Mr Smith believes the Government plan to axe stamp duty (one per cent of the property’s value) for the lower end of the market is “a help”, but it could do more.

“I think the Government are more interested in appealing to home owners as voters than dealing with the UK’s housing problems,” said Mr Smith. “Colchester now has 8,000 households on our council house waiting list, and what we would say to this Government is ‘let us build council houses’.

“We have not built a council house here for nearly 20 years. If we could get on with this, it would be a boost to the town’s economy, because, with so many on the waiting list, there would be work for many associated with the building industry.

“The council has the land, but we are hampered by current legislation from build ing council houses how we would like to build them, and we need council houses. We have to start building them again.”

Mr Smith would also like more details on other sections of this “recovery plan”, including the Government’s mortgage debt scheme where councils or social housing landlords pay off the mortgage debt and, instead, charge rent “at a level they can afford” and the loans plan for first-time buyers. He thinks the latter could work, especially in Colchester and the rest of the South-East where getting on to the housing ladder is more difficult.

“But it all depends which form the loan takes. If it were interest-free and interest rates rose, that would mean everything would rise, including salaries, which would make the loan a lot easier to repay,” he said.

“But if it were not interest-free or if interest rates remained the same, repayment would be harder.”

Mr Smith believes the future is not as doom-laden as Chancellor Alistair Darling predicted, certainly not in Colchester and north Essex.

“We are pushing ahead with Colchester’s cultural quarter (Queen Street/Vineyard Street/St Botolph’s Street) which is vital to the town’s development,” he revealed.
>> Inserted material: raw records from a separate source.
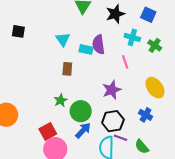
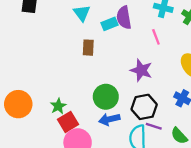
cyan rectangle: (86, 49) -> (109, 24), turned -32
purple star: (112, 90) -> (141, 70), turned -30
green star: (61, 100) -> (58, 106), moved
blue arrow: (83, 130) -> (109, 119), turned -144

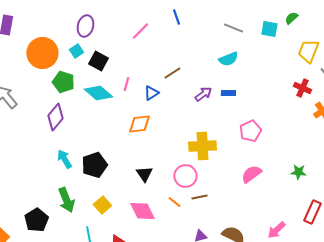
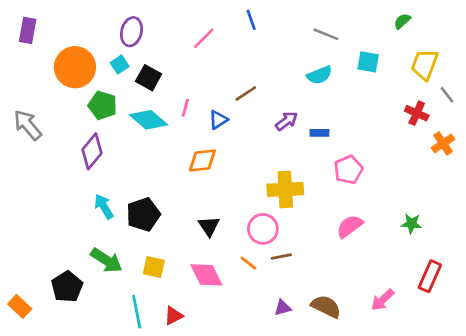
cyan square: (269, 29) -> (368, 62), moved
blue rectangle: (228, 93) -> (319, 133), moved
green arrow: (66, 200) -> (106, 260), turned -35
yellow square: (102, 205) -> (154, 267), turned -36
“We have now signed the contract with the German developer Grebe to build a three-star, 120-bed hotel with shops on the site of the former Keddies store, and a third of those shops will be reserved for local businesses.”

But the pace has slowed in the house-building market. In May, Persimmon Homes decided to put on hold the 117-home development off the town’s Cowdray Avenue until “mortgage market conditions” improve, while other developments are moving at a much slower pace. People cannot or just don’t want to commit to buying. Has Mr Brown’s “recovery plan” installed confidence?

Mr Smith thinks it is a start. “I welcome anything the Government does to help the housing market,” he said, “but it cannot just rest on this. There has got to be more initiatives.”

Meanwhile, Boydens estate agency – which has branches in Colchester, Frinton, Kelvedon, Braintree and Sudbury – is quietly celebrating.

“We have had quite good sales figures for August, particularly in Colchester, and have bucked the trend,” said managing partner David Boyden. “I am quite optimistic about the future, but the cut in stamp duty has not exactly sent me hip-hip hooraying.”

For him, the “leak” that it was a possibility, then the Government denial, was not helpful.

“Many who were considering buying or selling their homes held back,” he said. “They did not want to make a serious commitment and were stalling their final decision until they knew what would be happening with stamp duty.”

But he is not dismissing Mr Brown’s “recovery plan”.

“However small it is, in the bigger picture of all this negativity, it is at least something,” he said.

“Another thing is people are becoming far more realistic about how much their homes are worth.

“This makes it easier if they want to sell. When they buy it will, hopefully, be a property where the owner is similarly realistic, which means no-one is making a financial loss.”